Getting frames out of the video

Vision models can’t take video files directly, so I pulled 7 keyframes with ffmpeg and sent each one to MiniMax M2.7 (via the MCP understand_image tool).

It picked up the app name, the specific modules on screen (Scout Radar, Scout Lattice, Scout Radio), terminal conversations, even which slider the cursor was on. Seven frames was enough to know what happened across the whole recording.

Editing by talking

Instead of scrubbing a timeline, I just said what I wanted:

  • “Make a 45-second highlight reel capturing the good stuff”
  • “The transitions are too rough, make them smooth cross-dissolves”
  • “The S glyph is still inverted, push the timecode forward”
  • “Squeeze everything in a bit more, I want to see the browser chrome”
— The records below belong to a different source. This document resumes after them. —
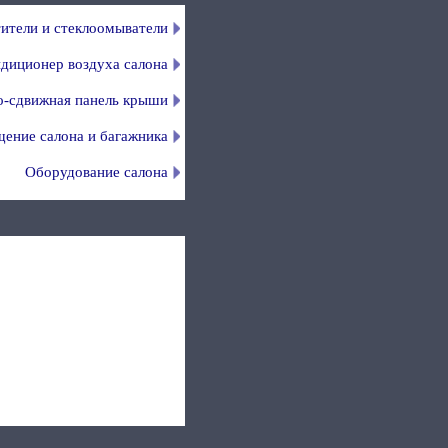
ители и стеклоомыватели
ндиционер воздуха салона
-сдвижная панель крыши
ение салона и багажника
Оборудование салона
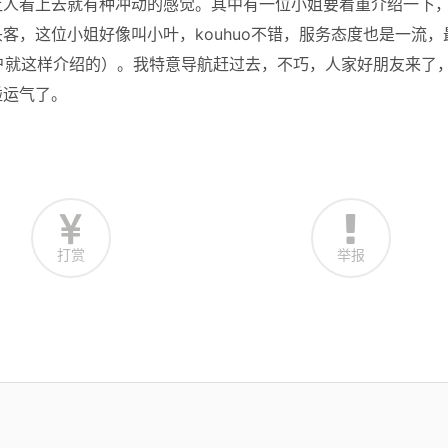
让人看上去就有种冲动的感觉。其中有一位小姐要着重介绍一下
客，这位小姐好像叫小叶，kouhuo不错，服务态度也是一流，
户就这样介绍的）。我特意导航赶过去，不巧，人家好朋友来了
碰运气了。
打赏
举报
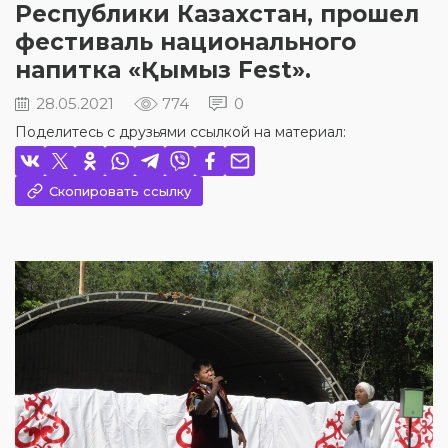
Республики Казахстан, прошел
фестиваль национального
напитка «Қымыз Fest».
28.05.2021
774
0
Поделитесь с друзьями ссылкой на материал:
Скопировать ссылку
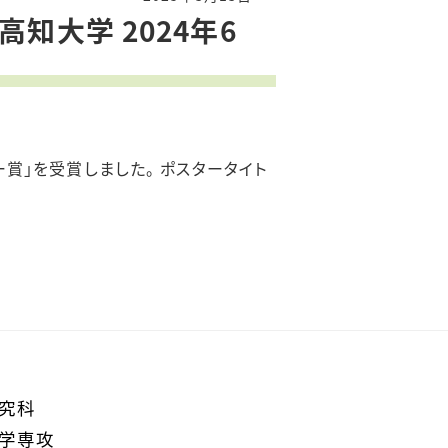
知大学 2024年6
ー賞」を受賞しました。 ポスタータイト
研究科
球学専攻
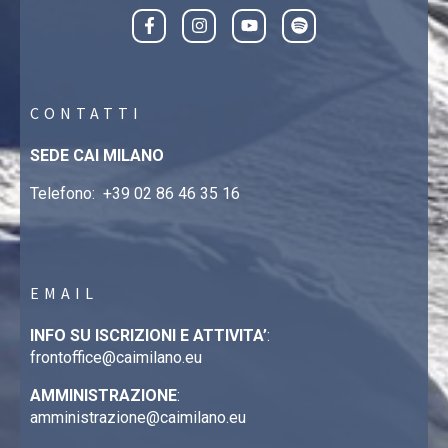
CONTATTI
SEDE CAI MILANO
Telefono:
+39 02 86 46 35 16
EMAIL
INFO SU ISCRIZIONI E ATTIVITA’
:
frontoffice@caimilano.eu
AMMINISTRAZIONE
:
amministrazione@caimilano.eu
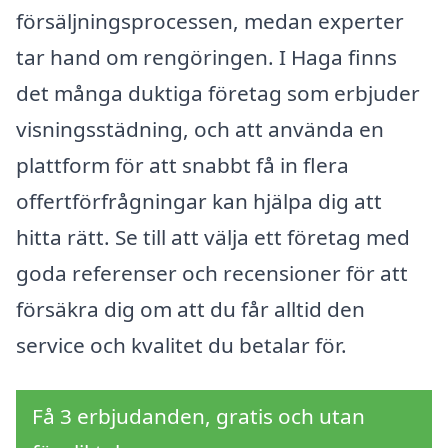
försäljningsprocessen, medan experter
tar hand om rengöringen. I Haga finns
det många duktiga företag som erbjuder
visningsstädning, och att använda en
plattform för att snabbt få in flera
offertförfrågningar kan hjälpa dig att
hitta rätt. Se till att välja ett företag med
goda referenser och recensioner för att
försäkra dig om att du får alltid den
service och kvalitet du betalar för.
Få 3 erbjudanden, gratis och utan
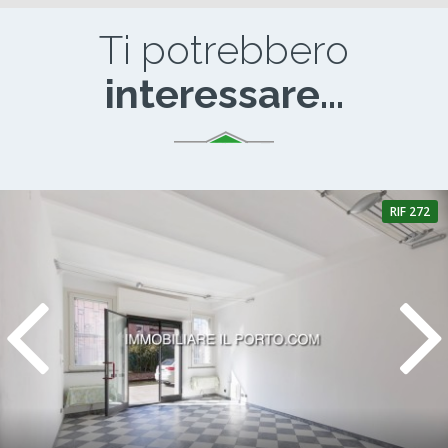
Ti potrebbero
interessare...
RIF 272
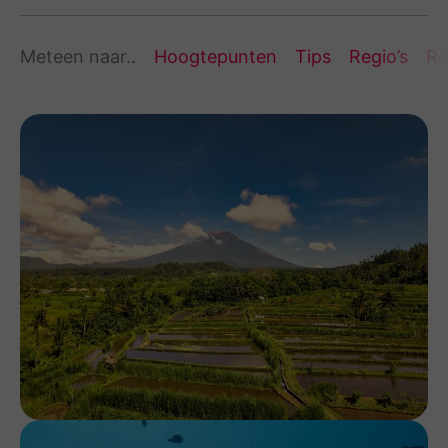
Meteen naar..
Hoogtepunten
Tips
Regio’s
Ro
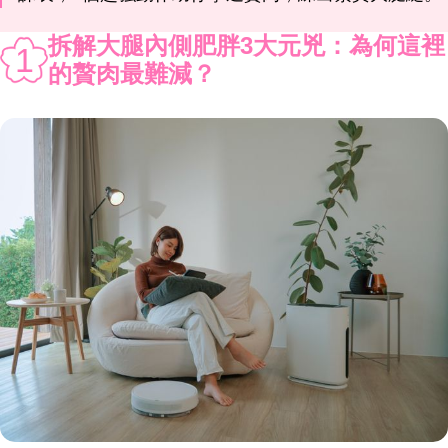
拆解大腿內側肥胖3大元兇：為何這裡
1
的贅肉最難減？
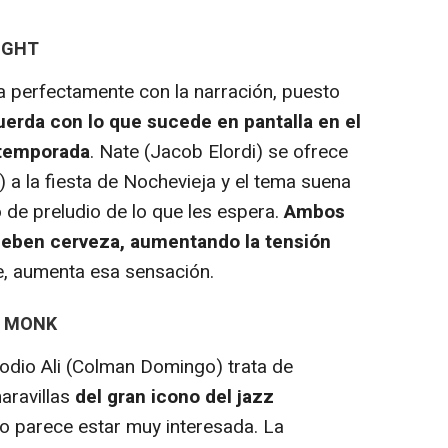
NIGHT
 perfectamente con la narración, puesto
uerda con lo que sucede en pantalla en el
 temporada
. Nate (Jacob Elordi) se ofrece
 a la fiesta de Nochevieja y el tema suena
de preludio de lo que les espera.
Ambos
beben cerveza, aumentando la tensión
e, aumenta esa sensación.
E MONK
dio Ali (Colman Domingo) trata de
aravillas
del gran icono del jazz
no parece estar muy interesada. La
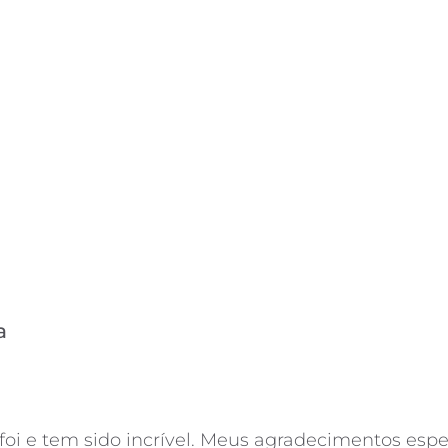
E DIZEM NOSSOS CLI
a
i e tem sido incrível. Meus agradecimentos espec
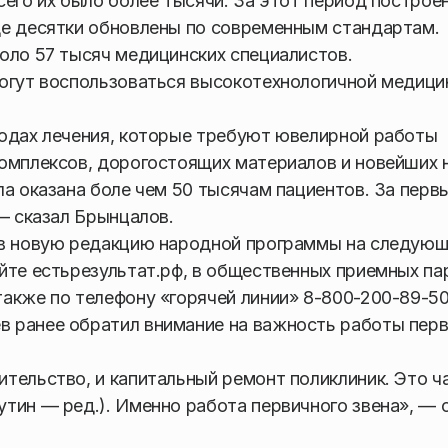
сего их было более тысячи. За этот период построе
ще десятки обновлены по современным стандартам.
оло 57 тысяч медицинских специалистов.
могут воспользоваться высокотехнологичной медици
тодах лечения, которые требуют ювелирной работы
комплексов, дорогостоящих материалов и новейших 
ла оказана боле чем 50 тысячам пациентов. За перв
— сказал Брынцалов.
 в новую редакцию народной программы на следую
йте естьрезультат.рф, в общественных приемных па
акже по телефону «горячей линии» 8-800-200-89-50
 ранее обратил внимание на важность работы перв
тельство, и капитальный ремонт поликлиник. Это ч
тин — ред.). Именно работа первичного звена», — 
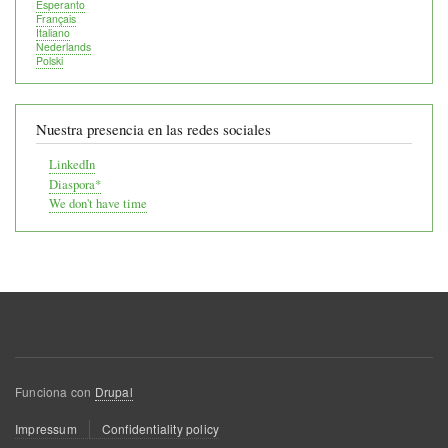
Esperanto
Français
Italiano
Nederlands
Polski
Nuestra presencia en las redes sociales
LinkedIn
Diaspora*
We don't have time
Funciona con
Drupal
Menú
Impressum
Confidentiality policy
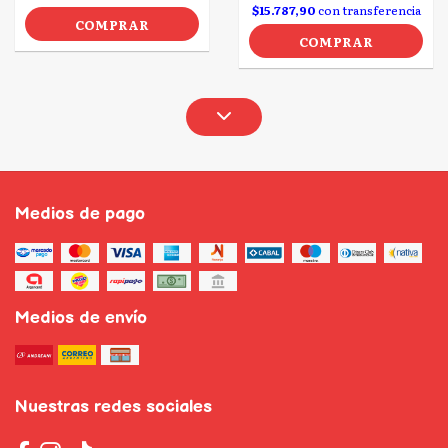
$15.787,90
con transferencia
COMPRAR
COMPRAR
Medios de pago
Medios de envío
Nuestras redes sociales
Each note became a code change in a Remotion composition. Clips are Sequence elements with overlapping cross-dissolves. The whole edit is a React component:

const OVERLAP_FRAMES = 18; // ~0.6s cross-dissolve

let cursor = introFrames + promptFrames;
const clipSequences = CLIPS.map((clip, i) => {
  const clipFrames = Math.floor(clip.duration * fps);
  const from = cursor;
  cursor += clipFrames - OVERLAP_FRAMES;
  return { clip, from, clipFrames, index: i };
});

It opens with a typewriter prompt card, then five clips with eased cross-dissolves, music on its own layer, intro and outro. When I wanted something different I just said so and re-rendered.

The loop

The actual workflow is: say what you want, render, watch, say what’s wrong. “Make the intro snappier” changes the clip array. “Center it more” changes a constant. It’s fast enough that you don’t lose the thread.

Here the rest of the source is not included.